Page-level text extractions:
"""

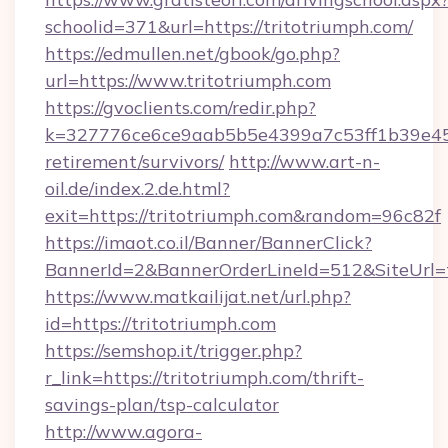
schoolid=371&url=https://tritotriumph.com/
https://edmullen.net/gbook/go.php?
url=https://www.tritotriumph.com
https://gvoclients.com/redir.php?
k=327776ce6ce9aab5b5e4399a7c53ff1b39e4536
retirement/survivors/
http://www.art-n-
oil.de/index.2.de.html?
exit=https://tritotriumph.com&random=96c82f
https://imaot.co.il/Banner/BannerClick?
BannerId=2&BannerOrderLineId=512&SiteUrl=t
https://www.matkailijat.net/url.php?
id=https://tritotriumph.com
https://semshop.it/trigger.php?
r_link=https://tritotriumph.com/thrift-
savings-plan/tsp-calculator
http://www.agora-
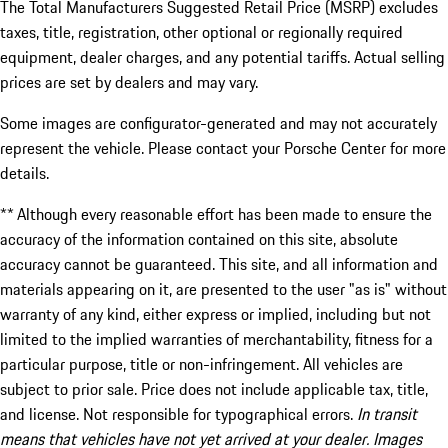
The Total Manufacturers Suggested Retail Price (MSRP) excludes
taxes, title, registration, other optional or regionally required
equipment, dealer charges, and any potential tariffs. Actual selling
prices are set by dealers and may vary.
Some images are configurator-generated and may not accurately
represent the vehicle. Please contact your Porsche Center for more
details.
** Although every reasonable effort has been made to ensure the
accuracy of the information contained on this site, absolute
accuracy cannot be guaranteed. This site, and all information and
materials appearing on it, are presented to the user "as is" without
warranty of any kind, either express or implied, including but not
limited to the implied warranties of merchantability, fitness for a
particular purpose, title or non-infringement. All vehicles are
subject to prior sale. Price does not include applicable tax, title,
and license. Not responsible for typographical errors.
In transit
means that vehicles have not yet arrived at your dealer. Images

"""

§ **Directions for this task**
Whenever the string "implied" shows up in a line of the entries, copy that line.

§ **Reply to the task**
warranty of any kind, either express or implied, including but not
limited to the implied warranties of merchantability, fitness for a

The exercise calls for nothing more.